Two large provider groups, VillageMD and Summit Health, reportedly are considering a merger. VillageMD, which now is majority owned (62%) by Walgreens Boots Alliance, has 342 total primary care clinics in 22 southern and northeastern markets covering 15 states, with 152 co-located with Walgreens eventually increasing to 200. Summit Health has 370 locations in five states, including specialty practices and CityMD urgent care locations. Summit Health is majority owned by Walburg Pincus.

This reinforces a trend of cross-healthcare sector buys, consolidations, and control.
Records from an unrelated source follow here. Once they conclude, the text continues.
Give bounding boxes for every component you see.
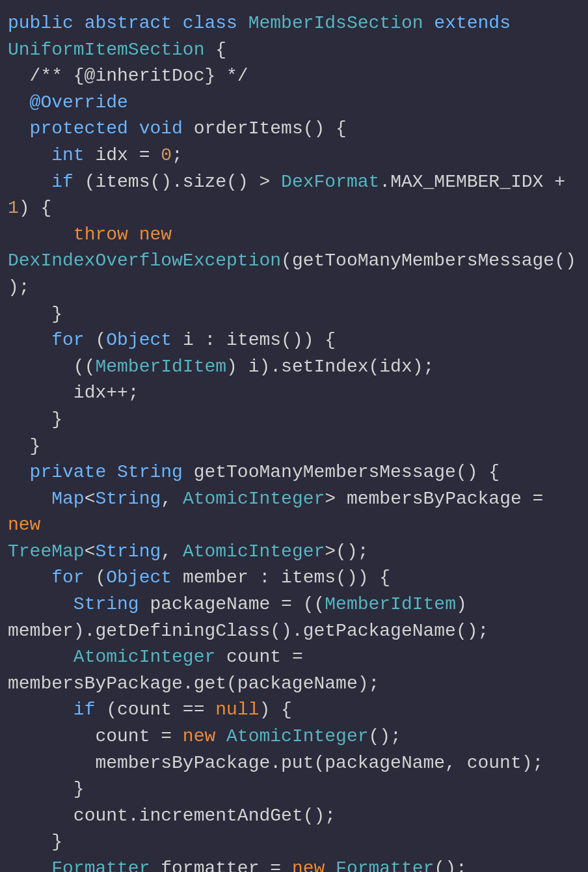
code-token: /** {@inheritDoc} */ — [8, 66, 248, 86]
code-token: >(); — [325, 541, 368, 562]
code-token: for — [51, 330, 95, 350]
code-line: if (count == null) { — [8, 697, 580, 724]
code-line: private String getTooManyMembersMessage(… — [8, 459, 580, 486]
code-token — [8, 462, 30, 482]
code-token: getTooManyMembersMessage() { — [194, 462, 500, 482]
code-token: ) { — [19, 198, 51, 218]
code-line: for (Object i : items()) { — [8, 327, 580, 354]
code-token: Formatter — [51, 858, 161, 872]
code-token: new — [183, 726, 226, 746]
code-token: String — [95, 541, 161, 562]
code-token: new — [8, 515, 40, 535]
code-line: count.incrementAndGet(); — [8, 803, 580, 830]
code-token: Object — [106, 330, 183, 350]
code-token: , — [161, 541, 183, 562]
code-line: membersByPackage.put(packageName, count)… — [8, 750, 580, 777]
code-token: String — [74, 594, 150, 614]
code-token: idx++; — [8, 383, 139, 403]
code-line: } — [8, 301, 580, 328]
code-token — [8, 225, 74, 245]
code-token: ( — [95, 330, 106, 350]
code-token: public — [8, 13, 85, 33]
code-line: ((MemberIdItem) i).setIndex(idx); — [8, 354, 580, 381]
code-token: @Override — [30, 92, 128, 113]
code-token: class — [183, 13, 248, 33]
code-token: (items().size() > — [85, 172, 281, 192]
code-token: idx = — [95, 145, 161, 165]
code-token: new — [292, 858, 336, 872]
code-token: membersByPackage.get(packageName); — [8, 674, 379, 694]
code-token: if — [51, 172, 84, 192]
code-token: (( — [8, 357, 95, 377]
code-token: DexFormat — [281, 172, 379, 192]
code-token: AtomicInteger — [74, 647, 226, 667]
code-token: packageName = (( — [150, 594, 325, 614]
code-token: AtomicInteger — [226, 726, 368, 746]
code-line: @Override — [8, 90, 580, 116]
code-token — [8, 172, 51, 192]
code-token — [8, 567, 51, 588]
code-token: abstract — [85, 13, 183, 33]
code-line: Map<String, AtomicInteger> membersByPack… — [8, 486, 580, 539]
code-token: count.incrementAndGet(); — [8, 806, 336, 826]
code-token: AtomicInteger — [183, 489, 325, 509]
code-token: ; — [172, 145, 183, 165]
code-line: protected void orderItems() { — [8, 116, 580, 143]
code-token — [8, 858, 51, 872]
code-token: count = — [226, 647, 303, 667]
code-token: member : items()) { — [183, 567, 390, 588]
code-line: if (items().size() > DexFormat.MAX_MEMBE… — [8, 169, 580, 222]
code-line: AtomicInteger count = — [8, 644, 580, 671]
code-token: int — [51, 145, 95, 165]
code-token: Object — [106, 567, 183, 588]
code-token: protected — [30, 118, 139, 139]
code-token: AtomicInteger — [183, 541, 325, 562]
code-token — [8, 330, 51, 350]
code-token: i : items()) { — [183, 330, 336, 350]
code-token: if — [74, 700, 106, 720]
code-token — [8, 647, 74, 667]
code-token: member).getDefiningClass().getPackageNam… — [8, 621, 488, 641]
code-line: } — [8, 433, 580, 460]
code-token — [8, 594, 74, 614]
code-display: public abstract class MemberIdsSection e… — [8, 10, 580, 872]
code-token: private — [30, 462, 117, 482]
code-token: } — [8, 409, 62, 429]
code-token: 0 — [161, 145, 172, 165]
code-token: null — [215, 700, 259, 720]
code-token: ( — [95, 567, 106, 588]
code-token: MemberIdItem — [95, 357, 226, 377]
code-token: > membersByPackage = — [325, 489, 554, 509]
code-token: .MAX_MEMBER_IDX + — [379, 172, 576, 192]
code-token — [8, 489, 51, 509]
code-line: String packageName = ((MemberIdItem) — [8, 592, 580, 618]
code-token: < — [85, 489, 96, 509]
code-line: membersByPackage.get(packageName); — [8, 671, 580, 698]
code-token: TreeMap — [8, 541, 85, 562]
code-token: throw — [74, 225, 139, 245]
code-line: } — [8, 407, 580, 433]
code-token: ) i).setIndex(idx); — [226, 357, 434, 377]
code-token: } — [8, 436, 40, 456]
code-token: UniformItemSection — [8, 40, 204, 60]
code-token: , — [161, 489, 183, 509]
code-line: DexIndexOverflowException(getTooManyMemb… — [8, 248, 580, 301]
code-token: Formatter — [336, 858, 434, 872]
code-line: member).getDefiningClass().getPackageNam… — [8, 618, 580, 645]
code-token: ) { — [260, 700, 292, 720]
code-token: formatter = — [161, 858, 292, 872]
code-token: } — [8, 779, 85, 799]
code-token: String — [117, 462, 194, 482]
code-line: } — [8, 829, 580, 856]
code-token: < — [85, 541, 96, 562]
code-token: MemberIdItem — [325, 594, 456, 614]
code-token: } — [8, 304, 62, 324]
code-line: public abstract class MemberIdsSection e… — [8, 10, 580, 37]
code-token: 1 — [8, 198, 19, 218]
code-token — [8, 700, 74, 720]
code-line: Formatter formatter = new Formatter(); — [8, 856, 580, 872]
code-line: } — [8, 776, 580, 803]
code-line: count = new AtomicInteger(); — [8, 724, 580, 750]
code-token: (); — [369, 726, 401, 746]
code-token: orderItems() { — [194, 118, 347, 139]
VillageMD’s move from a co-location deal with Walgreens to majority ownership (but controlled by an independent board) was one step starting during the pandemic in July 2020 [TTA article series here].

  • Amazon agreed to acquire OneMedical (1Life) for $3.9 billion at the end of July, and abandon Amazon Care, though now running into FTC/DOJ review headwinds with a second request for information [TTA 15 Sep].
  • CVS Health has made no secret of its desire to acquire primary care, provider enablement, and home health companies (Signify Health, also under DOJ scrutiny), but apparently has abandoned or put on hold a deal with Cano Health [TTA 21 Oct].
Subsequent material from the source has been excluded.